McEachern was brought down to Salida for trial Friday and was fined $100 and costs by Justice Poston. He paid the fine.
“I suppose you know I have been in the pen,” said McEachern to Marshal Wilson. He has served eleven years in a federal penitentiary for counterfeiting according to the police, and he also was involved in an attempt to swindle an insurance company of $10,000.
According to the police, McEachern is the man who several years ago, placed a dead body in the mouth of a mine tunnel in Western Colorado, over a charge of powder and blew it to pieces. The body was mourned and buried as that of McEachern but the hair was not the same shade of strawberry that adorns the dome of McEachern. His “widow” was about to receive the amount of the policy when be was located by the police and tried on a charge of fraud.
McEachern returned to Leadville Friday night.Salida Mail, January 14, 1919
Oh that ol’ rascal, J.J. McEachern! Bootlegging booze, counterfeiting money, committing insurance fraud by blowing up some dead body to fake his own death — send him back to Leadville where he belongs!
I wonder what it was about McEachern’s trunk that caught special agent Herendeen’s eye as the culprit boarded the Denver & Rio Grande train (aka D. & R. G.). Maybe the trunk weighed 50 lbs and McEachern almost gave himself two hernias lifting it, or perhaps it was the sound of glass bouncing all over the place on a bumpy train.
Wait a minute! Booze was illegal in 1919?! It’s true! In 1914, Colorado voters approved prohibition starting on January 1, 1916, which was a full four years before the U.S. went dry with the passage of the 18th amendment and the Volstead Act. Historians see this early adoption of prohibition as the result of the Progressive era taking hold in Colorado, with the banning of alcohol as a step toward improving the lives of its citizens. The earliest adopter of all of Colorado was the city of Greeley which was dry from its foundation in 1865 until it was barely repealed in 1969.
Wyoming, by contrast, held out from prohibition as long as possible and several towns like Kemmerer, WY were well known bootlegging hubs during the Prohibition Era. I’m not sure why McEachern got his booze all the way from Evanston, which is practically on the border of Utah, but he must have had a pretty solid hookup.
Bad business decisions aside, the bit about McEachern blowing up a body in a mine to fake his own death, now that was a stunning revelation. Did he go to prison in part because of this? Or was the eleven year sentence only for counterfeiting? Is this like in Double Indemnity where Fred MacMurray gets pulled into Barbara Stanwyck’s scheme to do her husband dirty and bank the insurance cash? Did McEachern turn snitch on his wife/”widow” to lessen the sentence? So many questions.

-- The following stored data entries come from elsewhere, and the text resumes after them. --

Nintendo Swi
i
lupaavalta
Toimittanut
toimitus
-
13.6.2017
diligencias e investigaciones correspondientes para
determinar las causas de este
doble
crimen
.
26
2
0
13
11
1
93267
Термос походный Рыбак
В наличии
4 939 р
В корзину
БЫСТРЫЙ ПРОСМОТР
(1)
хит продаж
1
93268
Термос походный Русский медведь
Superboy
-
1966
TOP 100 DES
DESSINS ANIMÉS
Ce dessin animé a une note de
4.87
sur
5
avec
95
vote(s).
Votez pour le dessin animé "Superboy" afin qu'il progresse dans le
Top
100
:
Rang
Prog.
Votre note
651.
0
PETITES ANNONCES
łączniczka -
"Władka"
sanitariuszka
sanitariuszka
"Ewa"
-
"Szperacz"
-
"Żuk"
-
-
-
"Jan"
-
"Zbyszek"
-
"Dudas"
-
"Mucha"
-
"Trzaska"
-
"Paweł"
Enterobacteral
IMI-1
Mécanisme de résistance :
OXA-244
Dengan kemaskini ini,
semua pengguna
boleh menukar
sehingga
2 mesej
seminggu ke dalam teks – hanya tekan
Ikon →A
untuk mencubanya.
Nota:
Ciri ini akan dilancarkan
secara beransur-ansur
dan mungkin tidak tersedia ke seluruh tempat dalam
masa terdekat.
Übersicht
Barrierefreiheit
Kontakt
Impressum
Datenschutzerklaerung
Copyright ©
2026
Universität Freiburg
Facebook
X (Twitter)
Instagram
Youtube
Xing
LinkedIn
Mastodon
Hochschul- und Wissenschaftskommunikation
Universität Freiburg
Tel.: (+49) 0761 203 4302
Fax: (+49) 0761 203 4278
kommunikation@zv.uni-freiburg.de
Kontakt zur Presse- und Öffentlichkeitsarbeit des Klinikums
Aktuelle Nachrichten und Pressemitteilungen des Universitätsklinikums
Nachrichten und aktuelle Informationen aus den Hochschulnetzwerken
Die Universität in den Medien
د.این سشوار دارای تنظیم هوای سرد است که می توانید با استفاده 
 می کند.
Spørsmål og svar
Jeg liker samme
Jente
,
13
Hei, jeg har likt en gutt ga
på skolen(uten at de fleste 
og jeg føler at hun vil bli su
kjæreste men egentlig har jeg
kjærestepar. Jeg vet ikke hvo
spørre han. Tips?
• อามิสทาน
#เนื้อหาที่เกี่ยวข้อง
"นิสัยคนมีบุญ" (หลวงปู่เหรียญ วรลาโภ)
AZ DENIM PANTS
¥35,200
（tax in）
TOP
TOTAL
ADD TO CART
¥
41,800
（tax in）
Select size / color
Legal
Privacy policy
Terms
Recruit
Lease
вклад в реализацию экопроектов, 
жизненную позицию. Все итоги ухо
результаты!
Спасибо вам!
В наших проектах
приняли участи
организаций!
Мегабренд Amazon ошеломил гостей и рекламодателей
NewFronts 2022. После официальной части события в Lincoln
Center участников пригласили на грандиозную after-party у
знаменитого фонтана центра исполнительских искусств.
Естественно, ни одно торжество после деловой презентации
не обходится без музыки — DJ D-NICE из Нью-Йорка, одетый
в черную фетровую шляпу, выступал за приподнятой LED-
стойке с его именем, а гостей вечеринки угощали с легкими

In the end, it’s the red hair that gives McEachern away. My favorite line from this article is the oddly poetic, “not the same shade of strawberry that adorns the dome of McEachern.” I can feel the writer having some fun there. Although to be fair, we’re talking about matching the hair on a head that had presumably been blown to pieces by the strawberry domed subject. Not much fun about that at all.